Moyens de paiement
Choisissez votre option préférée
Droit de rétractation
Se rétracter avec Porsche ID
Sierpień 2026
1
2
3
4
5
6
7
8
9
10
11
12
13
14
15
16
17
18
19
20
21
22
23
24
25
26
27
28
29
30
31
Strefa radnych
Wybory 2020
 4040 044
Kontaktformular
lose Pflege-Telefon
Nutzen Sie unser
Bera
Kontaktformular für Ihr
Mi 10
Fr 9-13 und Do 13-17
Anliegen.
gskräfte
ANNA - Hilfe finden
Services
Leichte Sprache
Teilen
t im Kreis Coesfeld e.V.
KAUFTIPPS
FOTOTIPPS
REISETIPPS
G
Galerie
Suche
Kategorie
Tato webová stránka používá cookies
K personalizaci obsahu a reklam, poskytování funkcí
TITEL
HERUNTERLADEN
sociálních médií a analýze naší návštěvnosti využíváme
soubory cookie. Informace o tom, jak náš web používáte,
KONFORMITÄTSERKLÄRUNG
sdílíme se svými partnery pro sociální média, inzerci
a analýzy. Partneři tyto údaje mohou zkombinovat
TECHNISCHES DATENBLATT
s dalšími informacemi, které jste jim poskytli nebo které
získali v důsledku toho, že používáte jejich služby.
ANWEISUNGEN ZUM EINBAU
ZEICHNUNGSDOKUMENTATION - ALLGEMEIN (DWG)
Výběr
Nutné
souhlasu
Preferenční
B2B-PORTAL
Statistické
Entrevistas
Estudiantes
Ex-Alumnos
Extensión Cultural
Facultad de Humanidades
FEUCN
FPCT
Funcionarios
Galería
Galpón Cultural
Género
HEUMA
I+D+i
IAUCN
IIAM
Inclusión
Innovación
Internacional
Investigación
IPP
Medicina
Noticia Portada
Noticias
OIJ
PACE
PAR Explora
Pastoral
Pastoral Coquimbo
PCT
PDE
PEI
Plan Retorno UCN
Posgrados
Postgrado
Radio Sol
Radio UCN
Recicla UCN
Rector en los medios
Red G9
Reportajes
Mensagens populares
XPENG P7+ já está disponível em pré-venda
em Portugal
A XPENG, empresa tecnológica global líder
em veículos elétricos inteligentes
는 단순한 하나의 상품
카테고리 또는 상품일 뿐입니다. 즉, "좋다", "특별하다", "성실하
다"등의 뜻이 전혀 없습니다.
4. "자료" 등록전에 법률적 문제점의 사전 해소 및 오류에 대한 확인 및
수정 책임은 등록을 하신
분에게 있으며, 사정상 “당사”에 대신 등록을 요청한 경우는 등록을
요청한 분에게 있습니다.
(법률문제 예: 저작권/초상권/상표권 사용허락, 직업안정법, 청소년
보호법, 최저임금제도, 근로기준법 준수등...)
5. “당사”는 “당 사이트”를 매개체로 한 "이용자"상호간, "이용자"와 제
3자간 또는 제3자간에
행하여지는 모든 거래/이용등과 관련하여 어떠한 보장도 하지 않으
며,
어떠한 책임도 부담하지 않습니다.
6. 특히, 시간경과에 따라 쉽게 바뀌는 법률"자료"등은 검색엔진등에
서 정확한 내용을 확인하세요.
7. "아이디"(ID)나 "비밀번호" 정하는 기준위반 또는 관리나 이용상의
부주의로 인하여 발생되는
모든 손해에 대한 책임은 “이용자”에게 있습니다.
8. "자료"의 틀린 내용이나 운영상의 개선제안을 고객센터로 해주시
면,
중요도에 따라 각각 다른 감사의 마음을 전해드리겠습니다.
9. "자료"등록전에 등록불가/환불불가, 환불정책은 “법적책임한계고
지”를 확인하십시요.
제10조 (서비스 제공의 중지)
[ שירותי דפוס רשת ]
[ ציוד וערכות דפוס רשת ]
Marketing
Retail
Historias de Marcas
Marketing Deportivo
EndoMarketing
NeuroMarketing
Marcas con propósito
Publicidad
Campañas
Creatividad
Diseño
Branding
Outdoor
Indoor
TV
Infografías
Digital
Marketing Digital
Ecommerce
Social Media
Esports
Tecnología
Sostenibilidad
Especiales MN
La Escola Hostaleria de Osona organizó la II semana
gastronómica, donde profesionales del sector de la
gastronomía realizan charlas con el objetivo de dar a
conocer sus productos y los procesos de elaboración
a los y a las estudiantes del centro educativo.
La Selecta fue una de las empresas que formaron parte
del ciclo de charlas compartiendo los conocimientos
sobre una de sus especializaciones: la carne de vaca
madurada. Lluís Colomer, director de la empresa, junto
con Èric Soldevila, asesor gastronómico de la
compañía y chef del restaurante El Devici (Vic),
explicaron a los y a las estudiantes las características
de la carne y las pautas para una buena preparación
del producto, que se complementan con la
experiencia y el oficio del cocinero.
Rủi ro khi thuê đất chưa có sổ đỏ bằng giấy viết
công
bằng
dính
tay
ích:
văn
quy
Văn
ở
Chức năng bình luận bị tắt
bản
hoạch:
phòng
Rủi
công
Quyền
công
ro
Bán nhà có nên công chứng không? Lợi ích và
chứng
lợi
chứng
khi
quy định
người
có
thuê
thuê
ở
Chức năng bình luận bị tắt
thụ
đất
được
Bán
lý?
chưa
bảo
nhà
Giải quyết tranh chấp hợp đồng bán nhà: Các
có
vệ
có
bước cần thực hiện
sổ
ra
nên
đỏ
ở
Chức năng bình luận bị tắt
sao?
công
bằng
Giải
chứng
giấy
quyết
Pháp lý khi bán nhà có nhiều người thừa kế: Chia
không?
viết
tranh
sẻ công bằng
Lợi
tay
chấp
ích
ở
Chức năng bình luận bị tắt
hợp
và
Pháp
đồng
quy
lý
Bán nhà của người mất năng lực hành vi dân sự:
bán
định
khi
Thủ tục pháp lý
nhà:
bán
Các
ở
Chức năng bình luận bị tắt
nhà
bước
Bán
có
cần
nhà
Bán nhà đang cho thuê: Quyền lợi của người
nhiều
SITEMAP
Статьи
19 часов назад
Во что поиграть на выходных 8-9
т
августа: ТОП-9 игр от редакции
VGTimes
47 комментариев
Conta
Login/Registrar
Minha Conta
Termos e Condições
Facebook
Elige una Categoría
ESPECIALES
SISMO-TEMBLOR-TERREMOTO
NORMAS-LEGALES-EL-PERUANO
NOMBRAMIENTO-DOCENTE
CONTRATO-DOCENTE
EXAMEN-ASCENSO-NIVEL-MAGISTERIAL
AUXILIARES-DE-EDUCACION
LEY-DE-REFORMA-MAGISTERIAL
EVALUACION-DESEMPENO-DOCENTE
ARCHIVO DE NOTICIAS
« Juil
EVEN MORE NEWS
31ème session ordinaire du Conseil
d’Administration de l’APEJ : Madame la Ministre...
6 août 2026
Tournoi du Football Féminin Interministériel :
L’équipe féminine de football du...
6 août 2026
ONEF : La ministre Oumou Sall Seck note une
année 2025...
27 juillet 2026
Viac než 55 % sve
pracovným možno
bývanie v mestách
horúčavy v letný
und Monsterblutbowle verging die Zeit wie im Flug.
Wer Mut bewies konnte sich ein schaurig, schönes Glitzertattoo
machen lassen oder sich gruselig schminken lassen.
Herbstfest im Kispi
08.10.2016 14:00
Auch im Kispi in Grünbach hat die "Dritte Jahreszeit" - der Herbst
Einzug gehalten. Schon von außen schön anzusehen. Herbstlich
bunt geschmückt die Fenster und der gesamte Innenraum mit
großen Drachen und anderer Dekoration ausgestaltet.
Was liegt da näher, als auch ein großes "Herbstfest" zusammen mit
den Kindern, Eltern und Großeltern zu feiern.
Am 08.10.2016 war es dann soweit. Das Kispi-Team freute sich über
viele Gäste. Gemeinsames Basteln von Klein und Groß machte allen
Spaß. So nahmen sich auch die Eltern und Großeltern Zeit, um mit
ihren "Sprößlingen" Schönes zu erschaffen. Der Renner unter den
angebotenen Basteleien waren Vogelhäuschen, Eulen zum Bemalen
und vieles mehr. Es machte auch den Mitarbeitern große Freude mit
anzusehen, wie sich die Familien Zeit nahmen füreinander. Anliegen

What you are asked to do: What is the number of lines in the data that include the word "Kontaktformular"? State only that number.

Answer to the problem: 2